フランソワ・オゾン監督「十七歳」は前作「危険なプロット」とおなじく十代後半の若者の怪しく不穏な心理を織り込んだミステリアスな物語だ。
パリの高校に通う十七歳のイザベル(マリーヌ・ヴァクト)は、夏のバカンスでドイツ人青年と初体験をあっけなく済ますと秋には年齢を二十歳と詐称し、SNSで知り合った男たちと「援助交際」をはじめる。経済的にも文化的にも恵まれた中流家庭で、母は前夫と離婚し再婚しているが、ともに暮らす継父との関係は悪くは見えない。

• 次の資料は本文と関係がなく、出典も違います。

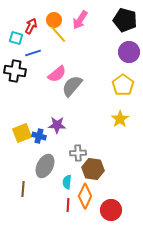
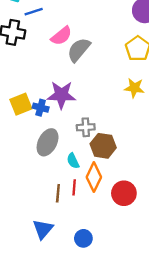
yellow star: (120, 119) -> (134, 88), turned -30
purple star: (57, 125) -> (61, 95), size x1.4
cyan semicircle: (67, 182) -> (73, 161), turned -32
brown line: (23, 189) -> (58, 193), moved

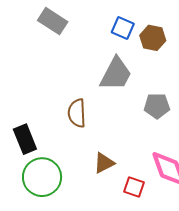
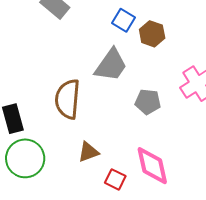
brown semicircle: (77, 113) -> (68, 99), size x1.4

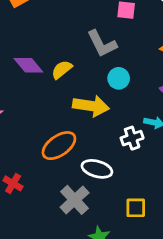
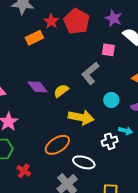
gray L-shape: (102, 44) -> (90, 73), turned 75
cyan circle: (119, 78) -> (111, 100), moved

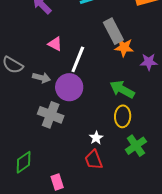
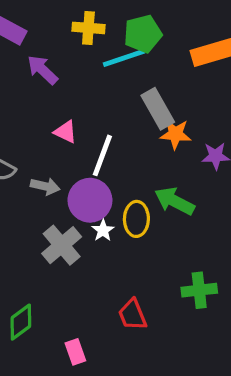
gray cross: (51, 115) -> (62, 245), turned 30
yellow ellipse: (123, 116) -> (136, 219), moved
white star: (96, 138) -> (103, 230), moved
green cross: (136, 146) -> (199, 290), turned 30

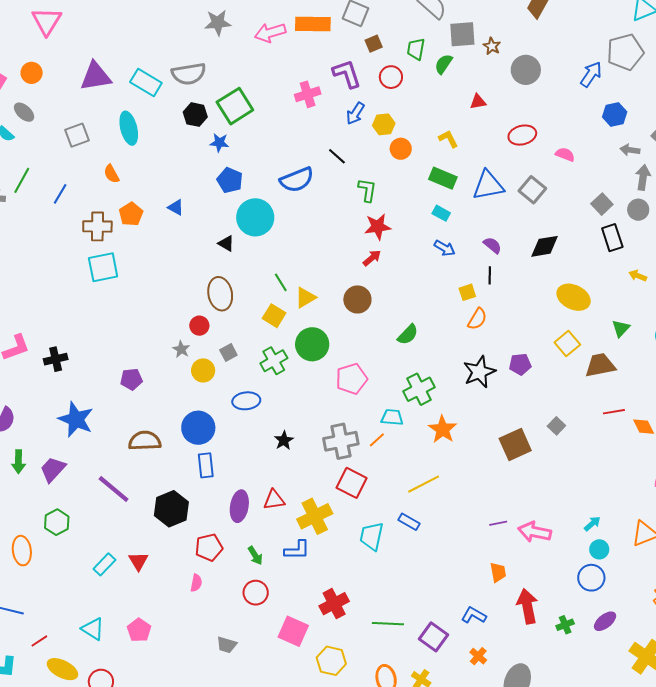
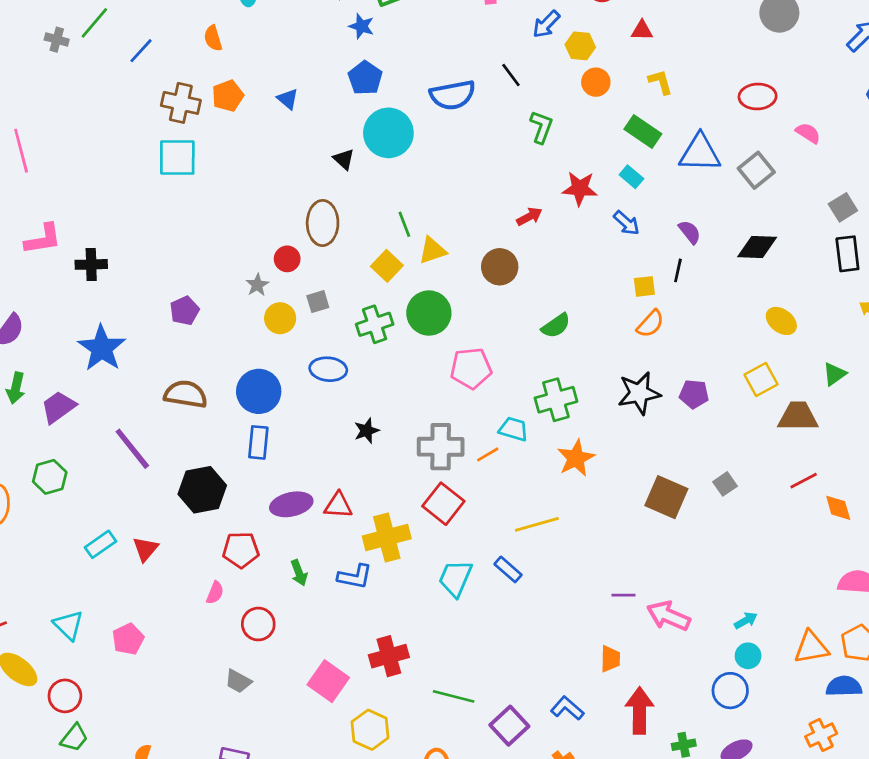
red triangle: (478, 102) -> (642, 30), moved
red star: (378, 227) -> (580, 188), moved
yellow ellipse: (574, 297) -> (781, 321), size x0.7
purple pentagon: (131, 379) -> (184, 311), turned -30
red line: (614, 412) -> (804, 481), turned -30
brown square: (515, 445) -> (666, 497), turned 36
purple ellipse: (239, 506) -> (291, 504), turned 56
red circle: (256, 593) -> (258, 624), moved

放課後ホテルへとむかい三百ユーロで躰を売る十七歳。危険なゲームとはわかっていても繰り返してしまう。客との床でイザベルはなにを思うのか。背徳のベッドは性とエロスについての自信と不安を扱いかねているところに忍び込んだ厭世や自嘲と結びついているようだ。

やがて彼女の行動はとんでもない事件を引き起こすか巻き込まれるかして明るみに出るというのがこの種の物語の定石で、じじつ秘密が顕現する過程のサスペンスはこの映画の持ち味となっている。

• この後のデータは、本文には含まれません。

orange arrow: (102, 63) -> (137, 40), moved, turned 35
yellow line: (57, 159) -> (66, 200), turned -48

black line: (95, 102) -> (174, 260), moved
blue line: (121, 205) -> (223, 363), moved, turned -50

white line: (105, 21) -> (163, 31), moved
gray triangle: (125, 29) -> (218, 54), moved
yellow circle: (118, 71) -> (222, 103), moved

ある日、何度かベッドをともにした六十代後半とおぼしい男ジョルジュが、行為の最中に心臓発作で息を引き取ってしまう。思わずホテルから逃げ出したイザベルだったがまもなく警察の捜査で事情は明らかになり、家族の知るところとなる。
ここでイザベルの前に現れたのがジョルジュの妻で、二人はジョルジュが最期を迎えた一室で向かい合う。道徳に縛られた善悪や可否を超えた両者の対話は暴走と隣りあう十七歳の自由な行動になにかをもたらした。それを自己をコントロールする萌芽と言ってみたい気がするが確信はない。DVDで観るときはここのところを丹念に追ってみたい。いずれにせよ溶けあったり反撥しあったりしているイザベルのJeune(若さ)とJolie(可愛さ)は新しい段階を迎えた。
ジュルジュの妻にオゾン作品の常連で、これまでしばしば背徳の女を演じてきたシャーロット・ランプリングを配したのは絶妙のキャスティングで、かつての夫人の姿に十七歳のイザベルが重なる。
原題はJeune&Jolie。
ついでながら映画の中でイザベルが通っているのはアンリ4世高校といって、シモーヌ・ヴェイユサルトルが学んだパリの超名門校だそうだ。イザベルのクラスでの授業にはここの生徒も出演しいてフィクションとはいえ売春する生徒が在籍する高校にロケを許可した校長先生は偉い。